Pat Cummins and Mitchell Starc softened up Joe Root, the latter breaking his box in two and the former then bringing him to his knees, before Hazlewood followed up, firstly by trapping England’s captain, then trashing their experiment with Jason Roy as a middleorder Test batsman.
Rain had washed out the third morning, leaving two long sessions. In the afternoon, England increased their overnight total of 23 for one to 125 for two off 37 overs; in the evening they lurched to 200 for five before the bad light.
Had 78 overs been delivered as scheduled, not 64, Ben Stokes and Jonny Bairstow would have been subjected already to the rearmament of Cummins and Hazlewood with the second new ball; and while Starc has yet to click back into Test cricket, a magic spell can never be discounted.
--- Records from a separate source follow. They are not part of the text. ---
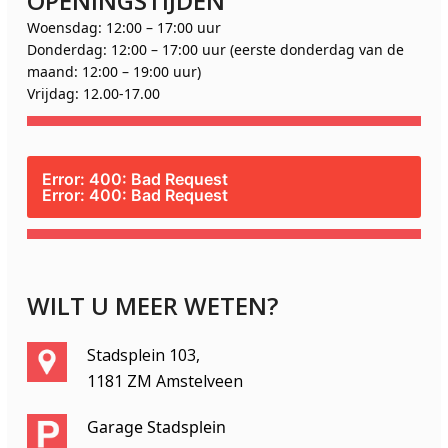
OPENINGSTIJDEN
Woensdag: 12:00 – 17:00 uur
Donderdag: 12:00 – 17:00 uur (eerste donderdag van de
maand: 12:00 – 19:00 uur)
Vrijdag: 12.00-17.00
Error: 400: Bad Request
Error: 400: Bad Request
WILT U MEER WETEN?
Stadsplein 103,
1181 ZM Amstelveen
Garage Stadsplein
So the day began badly and finished badly for England, with the third-wicket partnership of 141 between Root and Rory Burns in between – like the sunshine between the clouds that scudded past on another cold and windy day.
The ideal nightwatchman hangs around to drain some energy from the opposing bowlers, but Craig Overton was caught at second slip in the second over. Too seldom had he and England’s other seamers bowled the same fullish length and tight line as Hazlewood was to do all day.
During his second highest Test score of 81, Burns gave every appearance of composure, save when Cummins bounced him.
Otherwise he was almost as unflappable as Alastair Cook; and in one way he bettered his predecessor, when dealing with Nathan Lyon. Burns, being shorter and more flexible, bent his knees in square-cutting Lyon or forcing him square, whereas Cook would come down on the off-break more stiffly.
In only his 11th Test, Burns’s outward composure made him seem more senior. He went through his preparatory routine – nothing so fussy as Steve Smith’s, more like Cook’s stroll towards square leg – unhurriedly, forcing the bowler to wait.
He had a dampening effect, not only on Australia’s bowlers: a couple of his early cover drives gave the still-new ball every chance of sopping up residual moisture in its passage to the boundary.
Reverse swing, Old Trafford’s feature, did not take effect until late on day three and, to England’s chagrin, is expected to increase on the last two days which are forecast to be dry, so reducing their chances of a draw.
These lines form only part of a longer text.